"Orange is one of God's favorite colors... he stuck it right there between red and yellow as the second color in the rainbow. He decorates entire forests with shades of orange every autumn. It shows up in sunrises at the start of the day, sunsets at the end of the day, and in the glow of the moon at the right time night."
The Think Orange:
Imagine The Impact When Church And Family Collide
I have been sick since December 23rd. I am better... much better... but I haven't had a chance to do any real photography since the clock struck midnight on January 1st. With the weather as cold as it is, it's snowing in the foothills and you can feel it here in Stockton, and getting back on the mend, means that I will be doing my photography in the house or at least nearby. I did get to San Ramon yesterday, and managed to photograph the last of a really lovely Dogwood tree I came across, but I only got a few photos done before the rain started, and I didn't want to risk making my departing cold change it's mind.

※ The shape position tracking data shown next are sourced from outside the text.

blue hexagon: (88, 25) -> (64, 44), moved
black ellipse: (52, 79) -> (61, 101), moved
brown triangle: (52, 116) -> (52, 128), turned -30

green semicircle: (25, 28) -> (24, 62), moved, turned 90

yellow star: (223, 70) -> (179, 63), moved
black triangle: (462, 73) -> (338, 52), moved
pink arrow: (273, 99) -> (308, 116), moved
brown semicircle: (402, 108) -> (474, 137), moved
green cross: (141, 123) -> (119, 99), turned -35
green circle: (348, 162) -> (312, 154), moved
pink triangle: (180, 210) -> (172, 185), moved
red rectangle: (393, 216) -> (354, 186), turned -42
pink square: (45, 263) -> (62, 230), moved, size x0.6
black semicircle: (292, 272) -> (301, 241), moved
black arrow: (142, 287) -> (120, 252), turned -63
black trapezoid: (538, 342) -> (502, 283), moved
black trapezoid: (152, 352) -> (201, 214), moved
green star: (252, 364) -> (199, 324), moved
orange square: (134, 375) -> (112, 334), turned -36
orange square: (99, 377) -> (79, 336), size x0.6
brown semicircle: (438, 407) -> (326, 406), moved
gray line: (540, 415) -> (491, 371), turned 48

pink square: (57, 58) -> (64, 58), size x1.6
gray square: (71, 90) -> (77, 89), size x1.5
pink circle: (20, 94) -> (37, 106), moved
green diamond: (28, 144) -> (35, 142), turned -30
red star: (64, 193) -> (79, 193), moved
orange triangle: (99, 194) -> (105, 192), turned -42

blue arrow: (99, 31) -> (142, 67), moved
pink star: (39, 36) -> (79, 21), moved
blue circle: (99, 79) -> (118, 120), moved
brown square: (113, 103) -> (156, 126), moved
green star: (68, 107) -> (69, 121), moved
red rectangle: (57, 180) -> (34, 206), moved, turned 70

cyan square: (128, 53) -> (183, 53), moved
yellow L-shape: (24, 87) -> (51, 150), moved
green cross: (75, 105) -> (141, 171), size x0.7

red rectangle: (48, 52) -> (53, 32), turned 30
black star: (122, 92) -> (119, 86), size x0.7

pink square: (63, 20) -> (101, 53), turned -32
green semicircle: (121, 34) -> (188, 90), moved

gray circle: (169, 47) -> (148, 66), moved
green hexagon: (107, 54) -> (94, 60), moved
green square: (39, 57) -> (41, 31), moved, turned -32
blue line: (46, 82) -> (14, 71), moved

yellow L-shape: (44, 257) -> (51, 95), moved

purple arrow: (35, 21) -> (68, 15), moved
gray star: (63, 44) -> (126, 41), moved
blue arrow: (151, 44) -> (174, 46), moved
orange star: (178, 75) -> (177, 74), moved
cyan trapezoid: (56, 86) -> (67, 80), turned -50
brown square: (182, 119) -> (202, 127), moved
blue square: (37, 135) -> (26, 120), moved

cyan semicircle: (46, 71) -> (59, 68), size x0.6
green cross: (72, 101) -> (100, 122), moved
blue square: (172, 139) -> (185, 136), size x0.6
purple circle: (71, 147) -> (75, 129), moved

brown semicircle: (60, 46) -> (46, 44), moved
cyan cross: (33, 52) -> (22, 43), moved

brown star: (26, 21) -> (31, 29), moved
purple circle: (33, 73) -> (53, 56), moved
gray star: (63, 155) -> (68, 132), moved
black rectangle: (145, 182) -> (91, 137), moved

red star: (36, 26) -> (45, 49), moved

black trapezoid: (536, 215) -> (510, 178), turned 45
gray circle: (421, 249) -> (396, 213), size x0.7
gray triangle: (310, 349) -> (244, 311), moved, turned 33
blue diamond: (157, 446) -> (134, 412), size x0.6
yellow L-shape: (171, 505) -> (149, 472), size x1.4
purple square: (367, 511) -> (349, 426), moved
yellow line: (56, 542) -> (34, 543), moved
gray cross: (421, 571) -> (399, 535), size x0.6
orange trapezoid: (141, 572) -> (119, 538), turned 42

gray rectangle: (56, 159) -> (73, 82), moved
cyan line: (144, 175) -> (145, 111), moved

Still, it made me happy to get out, and to move with the camera a bit. Next weekend I plan to go and do some photography, no matter what the weather brings, even if it is just around Stockton! Hey, you never know what you will see even in your own neighborhood! And besides, it's good to clear the mind of all the mess and noise.
You know what mess! And you know what noise! Do I say his name? Do I call him president? Right now I can't bring myself to give him that distinction. I know he is the worst thing that has happened to America in my lifetime. And I know that its going to be a rough road ahead.
I have Alan. I have the fur babies. I have my friends. My democratic friends anyway, I may lose more than on republican friend before this nightmare is over. SO. BE. IT. I also have my creativity. My camera. My heart. So perhaps I can expand on my creativity a bit this year. Visit new places. And maybe go back to some type of therapy, not just to fight this damn depression but to save my own life, and take some pressure off Alan. He holds me together very well, but it's not his responsibility... is it? It's up to me to get myself together, and do what I have had to do in the past. Work through it, and get to a place of health and healing. I don't know what road I will go down. Avoidance? Maybe.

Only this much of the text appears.